The pandemic has not been an easy road for lots of people working within the coffee farming industry, including the twenty-five million smallholder farmers who are responsible for growing a massive eighty percent of coffee around the world. Across the globe, 125 million people get their livelihood from coffee, including people who work in picking and processing the beans, transportation, roasting, cupping, and selling the final product. When lockdowns began in response to the pandemic, coffee shop owners were some of the first to close, and some have never been able to reopen.
However, despite the seriously challenging work environments that have been caused by the pandemic, consumers around the world have still been able to get coffee throughout, which is mostly down to just how resilient and adaptable coffee producers and coffee businesses have had to be.
Selling Coffee Online
Coffee was already the number one e-commerce grocery product before the COVID19 pandemic, and by the time the COVID19 pandemic hit, there were strong partnerships already in place with high street chains, delivery services, and subscription services, which allowed businesses to ensure that customers were not going without their coffee throughout the crisis. During lockdowns, with people continuing to work from home and having limited options for leaving the home, making and enjoying a cup of coffee quickly became one of the top ways to take a break from work, as was apparent during the time in Italy, where coffee grocery sales increased by more than 20% during the first week of lockdown compared to equivalent sales in 2019.
How Coffee Shops and Chains Have Adapted
Coffee shops and coffee chains were some of the first to be hit by the COVID19 pandemic, with many forced to close their doors to business very early on in the crisis. Starbucks, for example, which is one of the most well-known coffee chain brands around the world, had to close many of its stores in China, then the US, and then in other countries and markets as the virus began to spread around the world. Starbucks is also a company that has been directly threatened by the new trend of working from home that has been brought about by the pandemic, as a company that mainly markets to office workers and other employees who go there for a cup of coffee on their way to work or during a break.
One of the main ways that Starbucks has adapted to the pandemic, with many other coffee shops and chains following suit, was to roll out more options for delivery and pickup. The first Pickup store from Starbucks was actually a concept that was conceived over two years ago, but before the pandemic, the plan was to gradually roll these new stores out.

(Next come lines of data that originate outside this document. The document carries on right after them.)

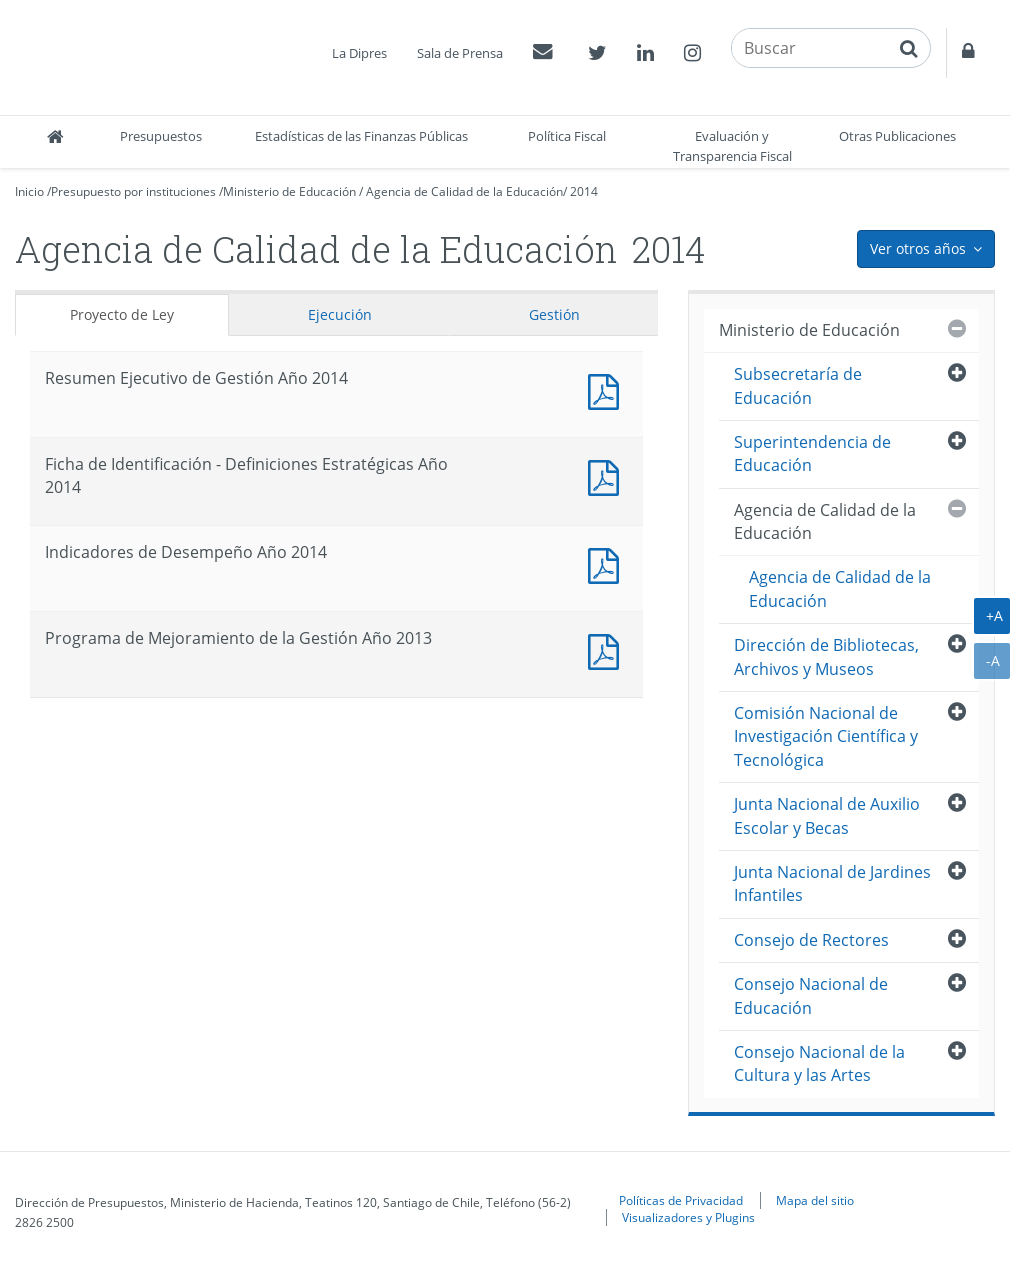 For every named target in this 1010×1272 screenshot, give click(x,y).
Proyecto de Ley (122, 314)
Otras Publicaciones (897, 136)
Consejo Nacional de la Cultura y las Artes (819, 1063)
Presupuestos (161, 136)
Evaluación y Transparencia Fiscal (732, 146)
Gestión (554, 314)
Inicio (29, 191)
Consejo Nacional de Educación (811, 995)
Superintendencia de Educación (812, 453)
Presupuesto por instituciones (133, 191)
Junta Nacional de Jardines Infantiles (832, 883)
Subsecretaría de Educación (798, 385)
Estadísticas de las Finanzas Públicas (361, 136)
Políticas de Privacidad (681, 1200)
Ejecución (340, 314)
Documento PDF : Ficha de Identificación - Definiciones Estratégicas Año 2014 (608, 475)
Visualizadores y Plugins (688, 1217)
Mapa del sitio (815, 1200)
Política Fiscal (567, 136)
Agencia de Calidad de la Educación (464, 191)
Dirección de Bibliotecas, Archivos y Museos (826, 656)
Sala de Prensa (460, 53)
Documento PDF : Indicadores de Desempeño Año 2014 (608, 563)
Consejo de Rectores (811, 940)
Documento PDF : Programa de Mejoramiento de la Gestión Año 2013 (608, 649)
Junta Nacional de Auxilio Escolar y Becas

However, COVID19 changed all that, with Starbucks forced to repurpose current stores as Pickup locations that are intended to be used in urban, dense locations where it would not be feasible to use a drive-thru model. These stores use Starbucks’ Mobile Order and Pay programs to ensure that customers are able to pick up their coffee in a fast, convenient, and safe way through a walk-up window or curbside pickup, limiting contact with others.
Around the world, professionals in a wide range of industries have been forced to adapt and change their practices to make safety a top priority, and the coffee industry is no different. While it still remains to be seen how coffee cupping and other coffee industry processes are going to look after the pandemic is over, the changes have already brought about some positives for the industry as a whole.